TASK DIRECTIONS ▸ Would you please transcribe, exactly as written, the lines of the entries below starting at the one that holds "Warszawskiej" and ending at the one that holds "Wytworzył(a): JM Rektor P", both included?

DATA EXTRACT ▸
:::
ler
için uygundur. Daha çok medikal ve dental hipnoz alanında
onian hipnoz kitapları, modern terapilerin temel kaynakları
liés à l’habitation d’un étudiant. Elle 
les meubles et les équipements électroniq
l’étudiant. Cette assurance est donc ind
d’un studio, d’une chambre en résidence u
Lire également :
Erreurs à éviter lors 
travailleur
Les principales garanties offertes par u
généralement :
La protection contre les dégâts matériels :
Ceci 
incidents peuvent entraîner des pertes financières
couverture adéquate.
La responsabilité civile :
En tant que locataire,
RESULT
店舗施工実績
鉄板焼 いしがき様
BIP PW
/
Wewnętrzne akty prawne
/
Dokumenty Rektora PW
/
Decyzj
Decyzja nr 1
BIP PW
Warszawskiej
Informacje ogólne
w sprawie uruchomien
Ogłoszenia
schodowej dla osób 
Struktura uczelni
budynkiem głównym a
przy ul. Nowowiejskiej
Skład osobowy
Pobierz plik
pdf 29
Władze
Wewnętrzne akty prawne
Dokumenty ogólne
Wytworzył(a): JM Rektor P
:::
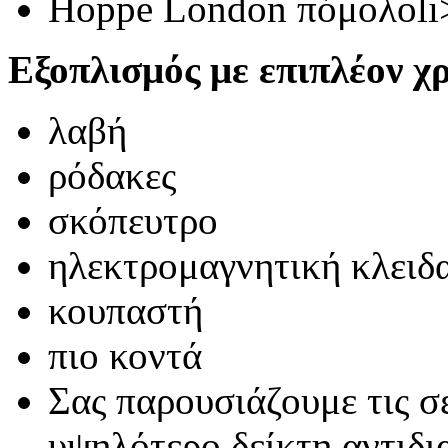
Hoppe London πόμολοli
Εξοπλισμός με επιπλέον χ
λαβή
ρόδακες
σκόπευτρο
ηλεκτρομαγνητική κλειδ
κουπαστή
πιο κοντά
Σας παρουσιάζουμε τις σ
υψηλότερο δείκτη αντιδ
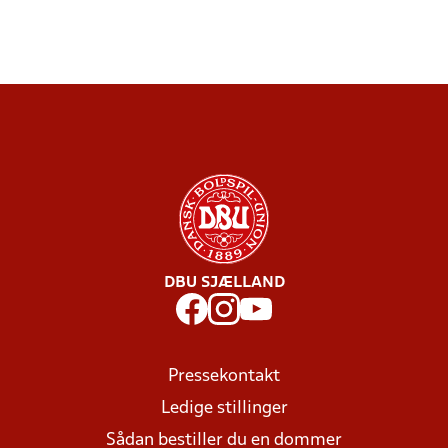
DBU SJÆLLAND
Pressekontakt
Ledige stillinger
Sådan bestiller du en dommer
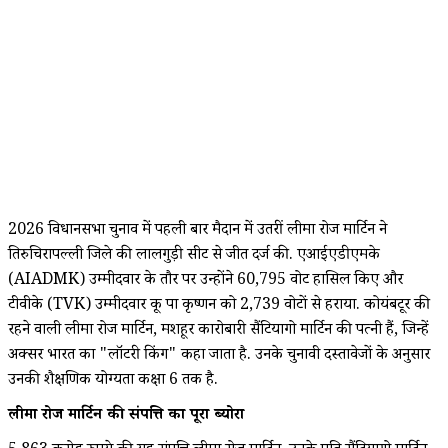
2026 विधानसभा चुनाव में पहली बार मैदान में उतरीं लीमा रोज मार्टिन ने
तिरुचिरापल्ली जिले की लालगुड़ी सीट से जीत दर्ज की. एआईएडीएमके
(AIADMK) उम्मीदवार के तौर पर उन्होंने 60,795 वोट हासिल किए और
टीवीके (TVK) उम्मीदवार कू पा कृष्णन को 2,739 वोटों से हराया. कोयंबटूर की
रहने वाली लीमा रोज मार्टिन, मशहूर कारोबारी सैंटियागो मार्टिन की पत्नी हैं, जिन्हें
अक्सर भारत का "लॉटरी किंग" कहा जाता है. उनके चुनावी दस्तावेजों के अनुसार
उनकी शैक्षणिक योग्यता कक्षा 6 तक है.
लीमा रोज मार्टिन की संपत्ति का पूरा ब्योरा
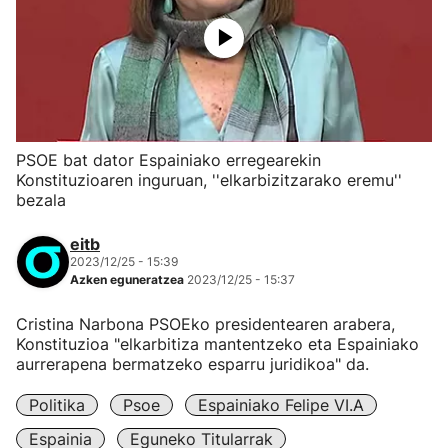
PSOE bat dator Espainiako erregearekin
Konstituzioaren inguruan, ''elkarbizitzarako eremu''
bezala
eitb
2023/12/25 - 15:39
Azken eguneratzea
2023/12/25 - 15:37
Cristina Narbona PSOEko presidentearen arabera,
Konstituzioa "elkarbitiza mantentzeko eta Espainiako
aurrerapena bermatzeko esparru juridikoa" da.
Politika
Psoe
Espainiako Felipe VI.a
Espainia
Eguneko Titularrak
:::
SOLUTION FOR THIS TASK ▸
Warszawskiej
Informacje ogólne
w sprawie uruchomien
Ogłoszenia
schodowej dla osób 
Struktura uczelni
budynkiem głównym a
przy ul. Nowowiejskiej
Skład osobowy
Pobierz plik
pdf 29
Władze
Wewnętrzne akty prawne
Dokumenty ogólne
Wytworzył(a): JM Rektor P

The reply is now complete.